Scale-up of Solvent Injection Processes in Post-CHOPS Applications


Cold Heavy Oil Production with Sand (CHOPS) is widely used as a primary non-thermal production technique in thin heavy oil reservoirs in Western Canada and some other regions in South America. It has been reported that more than 85% of the original oil in place remains trapped in-situ, requiring additional follow-up (i.e., post-CHOPS) recovery strategies to be implemented. Solvent-aided processes, such as cyclic solvent injection (CSI), are commonly adopted due to the particular thin pay zone, which renders the application of thermal approaches uneconomical. It is widely accepted that configuration of wormhole networks (i.e., high permeability channels caused by sand production) and foamy oil flow are key characteristics pertinent to these processes, and they play an important role in the overall success. Field-scale flow simulations are often performed to approximate the reservoir response and to optimize operating strategies. However, grid block sizes in field-scale models are generally much larger than the wormhole scale, and numerical analysis is often performed by arbitrary adjustment of dispersivity. This thesis proposes a practical workflow to scale up these mechanisms for field scale simulations in wormhole networks that span over multiple scales.

First, a set of detailed high-resolution (fine-scale) simulation models, where both matrix and high-permeability wormholes (modeled as fractal networks) are represented explicitly in the computational domain, is constructed to model how the solvent propagates away from the wormholes and into the bypassed matrix. Next, a dual-permeability approach is adopted to facilitate the scale-up analysis. Solvent transport and additional mixing in wormhole networks can be captured by parameters such as shape factor and effective dispersivity in an equivalent coarse-scale dual-permeability system. Bivariate distributions of effective longitudinal/transverse dispersivities and wormhole intensity are constructed and calibrated by minimizing the difference in recovery response (i.e., profiles of gas/oil production) between the detailed model and an equivalent dual-permeability continuum model.

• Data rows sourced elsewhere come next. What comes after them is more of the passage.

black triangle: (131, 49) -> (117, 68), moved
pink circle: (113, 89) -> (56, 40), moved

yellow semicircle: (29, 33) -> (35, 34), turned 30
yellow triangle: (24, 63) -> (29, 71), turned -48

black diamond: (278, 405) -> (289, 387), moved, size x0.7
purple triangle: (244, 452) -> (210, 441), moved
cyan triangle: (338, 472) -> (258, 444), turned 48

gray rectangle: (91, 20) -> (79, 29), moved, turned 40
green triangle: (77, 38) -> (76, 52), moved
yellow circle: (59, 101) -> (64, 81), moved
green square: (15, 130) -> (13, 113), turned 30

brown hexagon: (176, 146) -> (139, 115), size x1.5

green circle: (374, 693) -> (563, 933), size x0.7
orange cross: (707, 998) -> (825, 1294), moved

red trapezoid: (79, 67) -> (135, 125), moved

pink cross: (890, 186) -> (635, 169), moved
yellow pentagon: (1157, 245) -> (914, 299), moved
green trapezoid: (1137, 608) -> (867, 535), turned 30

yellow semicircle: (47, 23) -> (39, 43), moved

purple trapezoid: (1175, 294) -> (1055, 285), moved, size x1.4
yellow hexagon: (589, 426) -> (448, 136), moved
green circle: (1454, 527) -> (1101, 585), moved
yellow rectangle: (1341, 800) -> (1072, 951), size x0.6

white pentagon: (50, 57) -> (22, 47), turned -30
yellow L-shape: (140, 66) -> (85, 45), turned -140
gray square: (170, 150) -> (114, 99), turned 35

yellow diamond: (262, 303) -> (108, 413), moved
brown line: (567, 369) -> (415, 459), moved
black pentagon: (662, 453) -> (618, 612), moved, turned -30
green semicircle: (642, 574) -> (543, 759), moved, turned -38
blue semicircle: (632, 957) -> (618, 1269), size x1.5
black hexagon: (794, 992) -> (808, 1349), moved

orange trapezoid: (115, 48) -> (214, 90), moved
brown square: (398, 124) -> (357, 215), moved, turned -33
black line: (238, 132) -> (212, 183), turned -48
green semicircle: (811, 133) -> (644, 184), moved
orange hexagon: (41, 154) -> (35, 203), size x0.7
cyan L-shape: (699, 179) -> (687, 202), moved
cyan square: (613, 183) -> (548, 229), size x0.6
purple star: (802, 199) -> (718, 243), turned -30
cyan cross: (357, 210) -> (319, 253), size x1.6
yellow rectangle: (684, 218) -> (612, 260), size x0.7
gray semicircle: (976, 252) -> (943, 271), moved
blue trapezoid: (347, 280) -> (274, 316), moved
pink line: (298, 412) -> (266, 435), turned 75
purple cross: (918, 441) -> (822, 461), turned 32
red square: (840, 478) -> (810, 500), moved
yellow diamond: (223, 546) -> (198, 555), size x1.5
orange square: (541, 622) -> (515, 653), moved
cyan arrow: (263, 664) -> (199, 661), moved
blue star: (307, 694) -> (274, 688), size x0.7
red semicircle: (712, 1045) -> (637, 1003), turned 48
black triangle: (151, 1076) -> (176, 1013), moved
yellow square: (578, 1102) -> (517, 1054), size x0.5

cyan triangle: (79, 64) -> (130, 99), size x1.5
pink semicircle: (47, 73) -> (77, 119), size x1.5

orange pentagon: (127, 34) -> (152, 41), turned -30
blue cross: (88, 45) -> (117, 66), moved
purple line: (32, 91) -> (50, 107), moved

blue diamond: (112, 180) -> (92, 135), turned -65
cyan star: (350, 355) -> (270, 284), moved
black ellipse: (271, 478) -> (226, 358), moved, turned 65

Finally, field-scale simulations are constructed using average petrophysical properties and initial conditions (fluid saturations, pressure distribution, and wormhole development) commonly encountered at the end of CHOPS. Multiple field injection scenarios (i.e., of different number of cycles and durations of the soaking period) are simulated and analyzed. As expected, extended soaking period is more beneficial in terms of ultimate oil recovery (slower decline in oil rate), but it also reduces the early production rate. These observations can be attributed to the fact that a longer soaking period may prolong the production phase by increasing the effective drainage area contacted by the solvent; however, the amount of solvent in the near well region is also diluted. Interestingly, when an economic limit (i.e., minimum oil producing rate) is imposed, the optimal soaking time is not necessarily the longest one. It depends on the trade-off between extracting additional oil recovery at late times versus producing at a higher rate at early times. The analysis also reveals that during the implementation of multiple consecutive cycles, the two initial cycles contribute the most to the final oil recovery. Therefore, injecting larger volumes of solvent and extending the soaking times are recommended strategies during the first and/or second cycles. In addition, when the amount of solvent available is limited, the results support in the strategy of injecting all the solvent in one single consolidated cycle, with an extended soaking period, rather than performing shorter consecutive cycles.